* [Exercise brief]:
Write out exactly the lines of the entries below from the one holding "elpatronchardon.com" to the one holding "shopdragonflyboutique.com", inclusive, and leave out all other lines.

* [Exercise material]:
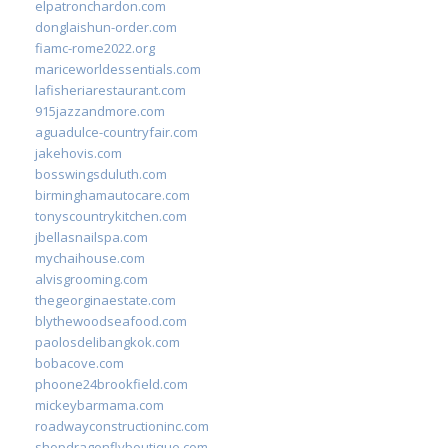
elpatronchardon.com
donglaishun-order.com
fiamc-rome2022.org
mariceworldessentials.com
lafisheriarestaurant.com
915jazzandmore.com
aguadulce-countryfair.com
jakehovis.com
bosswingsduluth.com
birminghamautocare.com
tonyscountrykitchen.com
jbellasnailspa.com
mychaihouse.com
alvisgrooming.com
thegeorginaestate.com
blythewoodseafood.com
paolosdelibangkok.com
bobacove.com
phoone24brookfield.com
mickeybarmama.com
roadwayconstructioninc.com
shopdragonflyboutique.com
* * *
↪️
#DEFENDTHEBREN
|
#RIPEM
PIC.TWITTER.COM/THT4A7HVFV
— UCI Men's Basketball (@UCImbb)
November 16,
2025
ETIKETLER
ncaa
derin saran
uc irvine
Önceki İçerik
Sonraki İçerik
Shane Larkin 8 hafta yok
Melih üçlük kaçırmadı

* [Output of the exercise]:
elpatronchardon.com
donglaishun-order.com
fiamc-rome2022.org
mariceworldessentials.com
lafisheriarestaurant.com
915jazzandmore.com
aguadulce-countryfair.com
jakehovis.com
bosswingsduluth.com
birminghamautocare.com
tonyscountrykitchen.com
jbellasnailspa.com
mychaihouse.com
alvisgrooming.com
thegeorginaestate.com
blythewoodseafood.com
paolosdelibangkok.com
bobacove.com
phoone24brookfield.com
mickeybarmama.com
roadwayconstructioninc.com
shopdragonflyboutique.com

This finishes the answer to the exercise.